A explosão demográfica foi abordada de forma contundente em 1968, através da publicação do livro "A Bomba Populacional", do biólogo americano Paul Ehrlich. Naquela época a população era de apenas 3,5 bilhões. O problema da superpopulação estava só decolando. Desastres envolvendo a escassez de alimentos, a destruição da natureza e riscos biológicos, eram apenas enredos de ficção científica. A revista Superinteressante de maio de 1993 (ed. 068) abordava o tema: "O argumento de Ehrlich era simples: se o crescimento da população não fosse contido, a própria natureza se incumbiria de contê-lo."

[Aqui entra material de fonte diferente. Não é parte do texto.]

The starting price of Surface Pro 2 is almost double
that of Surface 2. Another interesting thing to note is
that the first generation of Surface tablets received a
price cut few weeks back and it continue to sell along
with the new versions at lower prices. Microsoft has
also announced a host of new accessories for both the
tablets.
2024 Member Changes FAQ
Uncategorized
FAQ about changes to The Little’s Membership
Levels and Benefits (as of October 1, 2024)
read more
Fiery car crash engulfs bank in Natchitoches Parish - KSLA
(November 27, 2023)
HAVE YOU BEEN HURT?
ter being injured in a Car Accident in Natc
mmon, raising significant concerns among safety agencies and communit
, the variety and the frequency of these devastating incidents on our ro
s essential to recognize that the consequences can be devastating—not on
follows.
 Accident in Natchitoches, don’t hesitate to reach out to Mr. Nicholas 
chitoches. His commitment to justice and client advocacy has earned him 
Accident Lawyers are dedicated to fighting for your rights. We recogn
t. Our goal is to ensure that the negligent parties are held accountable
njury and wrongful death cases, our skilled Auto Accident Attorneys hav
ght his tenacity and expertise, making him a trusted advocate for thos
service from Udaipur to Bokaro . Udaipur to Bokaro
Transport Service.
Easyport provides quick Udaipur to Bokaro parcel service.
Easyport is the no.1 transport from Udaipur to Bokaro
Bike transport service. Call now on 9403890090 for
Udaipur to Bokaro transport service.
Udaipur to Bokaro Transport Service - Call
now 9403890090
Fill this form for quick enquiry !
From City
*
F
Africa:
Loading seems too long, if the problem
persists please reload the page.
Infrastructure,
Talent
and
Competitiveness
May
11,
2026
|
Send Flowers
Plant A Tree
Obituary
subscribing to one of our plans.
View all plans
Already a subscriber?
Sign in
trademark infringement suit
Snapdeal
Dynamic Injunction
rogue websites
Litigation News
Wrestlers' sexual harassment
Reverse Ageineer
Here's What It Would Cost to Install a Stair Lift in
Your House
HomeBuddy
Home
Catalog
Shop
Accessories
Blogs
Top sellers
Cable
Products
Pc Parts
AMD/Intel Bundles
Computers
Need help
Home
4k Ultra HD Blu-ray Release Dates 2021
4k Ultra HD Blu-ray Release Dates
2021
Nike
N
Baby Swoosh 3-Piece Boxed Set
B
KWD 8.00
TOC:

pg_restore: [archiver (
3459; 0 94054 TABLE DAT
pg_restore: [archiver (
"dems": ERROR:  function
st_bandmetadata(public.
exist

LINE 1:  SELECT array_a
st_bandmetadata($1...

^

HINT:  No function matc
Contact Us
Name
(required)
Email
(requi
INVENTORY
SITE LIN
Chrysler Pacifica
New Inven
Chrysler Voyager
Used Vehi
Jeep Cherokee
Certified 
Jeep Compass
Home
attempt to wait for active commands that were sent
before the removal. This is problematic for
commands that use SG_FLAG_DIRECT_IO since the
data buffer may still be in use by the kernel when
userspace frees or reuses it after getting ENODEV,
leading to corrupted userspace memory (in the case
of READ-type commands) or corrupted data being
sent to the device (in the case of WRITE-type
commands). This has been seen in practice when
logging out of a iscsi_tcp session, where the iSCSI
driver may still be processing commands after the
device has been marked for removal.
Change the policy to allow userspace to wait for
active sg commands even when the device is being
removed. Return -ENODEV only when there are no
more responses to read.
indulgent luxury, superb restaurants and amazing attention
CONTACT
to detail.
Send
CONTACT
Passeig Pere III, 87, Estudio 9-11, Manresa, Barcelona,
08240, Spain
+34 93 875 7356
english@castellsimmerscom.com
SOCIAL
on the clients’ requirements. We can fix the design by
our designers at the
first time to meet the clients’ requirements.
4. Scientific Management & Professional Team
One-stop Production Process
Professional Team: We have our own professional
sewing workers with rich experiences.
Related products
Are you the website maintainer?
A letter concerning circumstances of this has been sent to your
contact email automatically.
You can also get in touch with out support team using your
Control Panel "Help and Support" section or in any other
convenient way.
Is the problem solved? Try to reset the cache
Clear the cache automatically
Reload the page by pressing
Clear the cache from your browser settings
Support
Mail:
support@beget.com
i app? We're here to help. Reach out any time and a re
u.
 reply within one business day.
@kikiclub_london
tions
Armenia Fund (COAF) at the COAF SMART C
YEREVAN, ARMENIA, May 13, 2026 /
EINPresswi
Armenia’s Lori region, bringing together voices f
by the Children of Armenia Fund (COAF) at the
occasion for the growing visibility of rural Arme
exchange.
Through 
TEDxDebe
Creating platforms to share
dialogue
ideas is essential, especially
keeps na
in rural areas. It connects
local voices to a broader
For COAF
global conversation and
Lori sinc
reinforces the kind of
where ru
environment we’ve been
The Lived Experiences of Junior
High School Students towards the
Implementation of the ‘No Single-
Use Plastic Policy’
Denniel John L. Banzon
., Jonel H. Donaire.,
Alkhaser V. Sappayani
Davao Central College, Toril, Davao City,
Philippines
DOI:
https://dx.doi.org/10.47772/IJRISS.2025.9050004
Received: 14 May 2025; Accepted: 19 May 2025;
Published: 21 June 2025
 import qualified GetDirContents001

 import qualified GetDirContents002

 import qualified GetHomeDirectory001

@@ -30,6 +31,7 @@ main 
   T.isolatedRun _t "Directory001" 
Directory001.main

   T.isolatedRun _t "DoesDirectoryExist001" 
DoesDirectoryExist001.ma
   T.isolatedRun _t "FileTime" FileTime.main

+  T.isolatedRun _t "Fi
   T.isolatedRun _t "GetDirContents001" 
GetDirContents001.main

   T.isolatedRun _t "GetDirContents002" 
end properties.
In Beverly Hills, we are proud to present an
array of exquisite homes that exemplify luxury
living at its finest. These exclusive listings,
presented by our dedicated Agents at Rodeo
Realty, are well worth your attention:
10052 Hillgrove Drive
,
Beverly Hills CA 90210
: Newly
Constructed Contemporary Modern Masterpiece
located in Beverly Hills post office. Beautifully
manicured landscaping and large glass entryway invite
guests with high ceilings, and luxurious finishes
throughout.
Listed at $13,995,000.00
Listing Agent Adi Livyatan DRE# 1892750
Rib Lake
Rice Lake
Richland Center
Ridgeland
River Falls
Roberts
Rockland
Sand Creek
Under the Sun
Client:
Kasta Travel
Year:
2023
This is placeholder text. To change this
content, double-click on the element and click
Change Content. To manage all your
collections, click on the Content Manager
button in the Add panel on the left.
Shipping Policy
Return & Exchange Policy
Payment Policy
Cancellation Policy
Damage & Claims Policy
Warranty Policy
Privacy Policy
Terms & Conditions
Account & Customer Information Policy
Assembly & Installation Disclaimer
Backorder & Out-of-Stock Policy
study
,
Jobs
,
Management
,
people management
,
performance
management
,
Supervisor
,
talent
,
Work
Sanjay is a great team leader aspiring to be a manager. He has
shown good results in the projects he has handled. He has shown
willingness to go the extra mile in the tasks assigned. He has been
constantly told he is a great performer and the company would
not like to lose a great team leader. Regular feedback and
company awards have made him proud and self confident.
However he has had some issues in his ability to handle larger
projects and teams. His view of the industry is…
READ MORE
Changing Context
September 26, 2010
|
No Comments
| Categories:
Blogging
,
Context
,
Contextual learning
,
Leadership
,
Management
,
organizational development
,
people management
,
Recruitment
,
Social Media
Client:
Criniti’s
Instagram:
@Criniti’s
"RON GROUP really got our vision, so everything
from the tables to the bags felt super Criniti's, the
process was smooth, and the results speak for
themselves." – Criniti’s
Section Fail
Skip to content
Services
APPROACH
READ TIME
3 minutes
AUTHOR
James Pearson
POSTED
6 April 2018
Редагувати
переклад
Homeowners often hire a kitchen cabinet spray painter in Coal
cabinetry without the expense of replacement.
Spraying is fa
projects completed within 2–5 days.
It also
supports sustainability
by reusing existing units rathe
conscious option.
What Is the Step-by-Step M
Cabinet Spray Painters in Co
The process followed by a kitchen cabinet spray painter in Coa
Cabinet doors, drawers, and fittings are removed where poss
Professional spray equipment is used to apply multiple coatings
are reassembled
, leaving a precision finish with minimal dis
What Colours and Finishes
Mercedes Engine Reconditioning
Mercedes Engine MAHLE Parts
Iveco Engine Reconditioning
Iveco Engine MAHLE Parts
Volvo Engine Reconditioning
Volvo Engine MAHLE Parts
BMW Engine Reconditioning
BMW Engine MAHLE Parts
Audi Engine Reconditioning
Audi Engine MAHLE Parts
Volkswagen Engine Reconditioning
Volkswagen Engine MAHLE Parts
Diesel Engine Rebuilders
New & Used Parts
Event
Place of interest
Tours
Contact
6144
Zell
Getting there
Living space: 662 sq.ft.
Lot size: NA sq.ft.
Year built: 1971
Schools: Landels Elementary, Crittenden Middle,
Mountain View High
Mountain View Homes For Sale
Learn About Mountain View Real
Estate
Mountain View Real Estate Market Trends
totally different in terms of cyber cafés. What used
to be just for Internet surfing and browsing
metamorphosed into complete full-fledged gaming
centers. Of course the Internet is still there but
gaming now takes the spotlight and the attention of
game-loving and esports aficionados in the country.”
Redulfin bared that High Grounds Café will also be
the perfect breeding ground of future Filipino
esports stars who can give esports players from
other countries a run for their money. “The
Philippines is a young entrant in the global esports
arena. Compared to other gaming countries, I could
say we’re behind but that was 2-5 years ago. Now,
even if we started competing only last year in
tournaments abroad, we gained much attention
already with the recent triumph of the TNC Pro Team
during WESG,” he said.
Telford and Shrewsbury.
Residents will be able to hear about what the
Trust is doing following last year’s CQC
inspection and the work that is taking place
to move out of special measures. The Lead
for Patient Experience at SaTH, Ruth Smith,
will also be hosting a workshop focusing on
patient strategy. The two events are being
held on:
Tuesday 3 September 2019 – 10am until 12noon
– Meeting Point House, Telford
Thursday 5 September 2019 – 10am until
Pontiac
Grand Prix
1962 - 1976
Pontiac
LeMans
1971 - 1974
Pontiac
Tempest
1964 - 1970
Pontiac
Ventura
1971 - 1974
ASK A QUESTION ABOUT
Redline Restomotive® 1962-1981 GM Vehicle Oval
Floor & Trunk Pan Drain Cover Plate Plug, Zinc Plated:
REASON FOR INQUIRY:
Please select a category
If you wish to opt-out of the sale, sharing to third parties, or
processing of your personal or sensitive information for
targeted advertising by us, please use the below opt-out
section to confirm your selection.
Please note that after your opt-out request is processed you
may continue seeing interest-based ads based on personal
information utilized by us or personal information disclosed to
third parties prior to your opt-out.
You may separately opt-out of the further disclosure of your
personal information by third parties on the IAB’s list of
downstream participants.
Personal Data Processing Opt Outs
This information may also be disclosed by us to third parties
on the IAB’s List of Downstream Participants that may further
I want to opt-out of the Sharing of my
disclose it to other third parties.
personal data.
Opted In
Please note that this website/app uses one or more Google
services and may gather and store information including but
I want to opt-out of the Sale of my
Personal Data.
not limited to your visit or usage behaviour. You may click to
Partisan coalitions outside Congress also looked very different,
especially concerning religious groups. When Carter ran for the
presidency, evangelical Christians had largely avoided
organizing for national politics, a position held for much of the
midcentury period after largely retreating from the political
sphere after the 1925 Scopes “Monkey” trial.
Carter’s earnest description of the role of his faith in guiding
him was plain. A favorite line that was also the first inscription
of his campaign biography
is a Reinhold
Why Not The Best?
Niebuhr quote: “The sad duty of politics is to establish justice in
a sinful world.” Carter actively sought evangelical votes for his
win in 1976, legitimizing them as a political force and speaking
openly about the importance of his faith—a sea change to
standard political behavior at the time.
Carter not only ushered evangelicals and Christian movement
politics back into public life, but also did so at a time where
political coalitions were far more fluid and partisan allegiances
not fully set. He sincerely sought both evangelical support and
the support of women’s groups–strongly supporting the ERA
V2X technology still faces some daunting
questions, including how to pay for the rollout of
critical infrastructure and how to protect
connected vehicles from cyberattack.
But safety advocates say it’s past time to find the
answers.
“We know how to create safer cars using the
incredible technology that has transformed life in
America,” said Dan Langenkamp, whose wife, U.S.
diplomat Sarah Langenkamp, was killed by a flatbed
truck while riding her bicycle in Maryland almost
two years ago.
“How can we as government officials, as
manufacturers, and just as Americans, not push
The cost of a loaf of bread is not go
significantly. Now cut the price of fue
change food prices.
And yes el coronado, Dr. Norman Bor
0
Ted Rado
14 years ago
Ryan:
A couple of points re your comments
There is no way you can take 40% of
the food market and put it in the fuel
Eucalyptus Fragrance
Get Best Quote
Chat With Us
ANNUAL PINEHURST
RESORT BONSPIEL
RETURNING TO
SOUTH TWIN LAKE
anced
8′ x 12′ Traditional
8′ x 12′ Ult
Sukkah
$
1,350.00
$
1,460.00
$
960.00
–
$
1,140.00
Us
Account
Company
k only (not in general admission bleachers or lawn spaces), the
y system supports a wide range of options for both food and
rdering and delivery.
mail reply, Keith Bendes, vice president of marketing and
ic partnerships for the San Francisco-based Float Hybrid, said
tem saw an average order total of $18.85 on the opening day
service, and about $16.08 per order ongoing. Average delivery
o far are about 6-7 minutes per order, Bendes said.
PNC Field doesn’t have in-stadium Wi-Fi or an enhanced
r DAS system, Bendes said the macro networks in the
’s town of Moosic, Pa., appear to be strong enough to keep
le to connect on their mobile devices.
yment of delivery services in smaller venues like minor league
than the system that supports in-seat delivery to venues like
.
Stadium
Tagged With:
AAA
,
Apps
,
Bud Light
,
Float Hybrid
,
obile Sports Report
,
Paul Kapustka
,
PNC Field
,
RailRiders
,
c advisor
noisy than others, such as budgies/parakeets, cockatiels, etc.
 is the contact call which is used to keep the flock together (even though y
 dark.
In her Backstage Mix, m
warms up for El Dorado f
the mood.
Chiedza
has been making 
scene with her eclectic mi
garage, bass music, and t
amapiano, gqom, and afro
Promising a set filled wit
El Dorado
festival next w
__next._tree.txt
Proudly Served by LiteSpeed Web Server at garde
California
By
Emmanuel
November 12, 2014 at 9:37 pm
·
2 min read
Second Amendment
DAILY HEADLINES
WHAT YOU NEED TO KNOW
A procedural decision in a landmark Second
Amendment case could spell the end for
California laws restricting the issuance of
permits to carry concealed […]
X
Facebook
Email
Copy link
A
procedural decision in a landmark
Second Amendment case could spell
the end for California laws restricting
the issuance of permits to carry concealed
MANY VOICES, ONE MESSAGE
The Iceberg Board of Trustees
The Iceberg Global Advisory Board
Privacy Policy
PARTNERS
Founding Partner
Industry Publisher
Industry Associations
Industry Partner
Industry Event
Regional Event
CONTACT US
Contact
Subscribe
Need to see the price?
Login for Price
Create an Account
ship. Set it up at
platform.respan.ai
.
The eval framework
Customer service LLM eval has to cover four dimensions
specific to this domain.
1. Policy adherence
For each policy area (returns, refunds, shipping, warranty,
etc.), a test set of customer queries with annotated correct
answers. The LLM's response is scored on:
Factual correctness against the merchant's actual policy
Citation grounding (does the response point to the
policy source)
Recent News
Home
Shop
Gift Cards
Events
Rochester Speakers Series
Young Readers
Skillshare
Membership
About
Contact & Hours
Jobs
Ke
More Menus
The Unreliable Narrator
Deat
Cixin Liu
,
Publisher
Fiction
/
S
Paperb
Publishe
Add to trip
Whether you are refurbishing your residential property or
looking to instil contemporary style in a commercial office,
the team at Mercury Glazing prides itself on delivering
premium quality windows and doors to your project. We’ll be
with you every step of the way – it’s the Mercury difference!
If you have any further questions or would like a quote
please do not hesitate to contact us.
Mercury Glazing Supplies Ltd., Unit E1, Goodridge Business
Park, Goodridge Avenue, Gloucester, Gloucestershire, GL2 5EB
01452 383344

Esse assunto volta à pauta global por culpa do livro Inferno - Uma Nova Aventura de Robert Langdon, sexto romance policial do escritor americano Dan Brown. Em teoria, debater um tema tão complexo através das peripécias de um professor de simbologia que usa relógio do Mickey, chega a ser patético. Na prática, os recursos estilísticos empregados têm compromisso apenas com a beleza estética do texto e com o nível de imersividade na história. A ficção termina na ficção. Mas o que não podemos negar é a plasticidade da Teoria Populacional Malthusiana, argumento que sustenta o romance.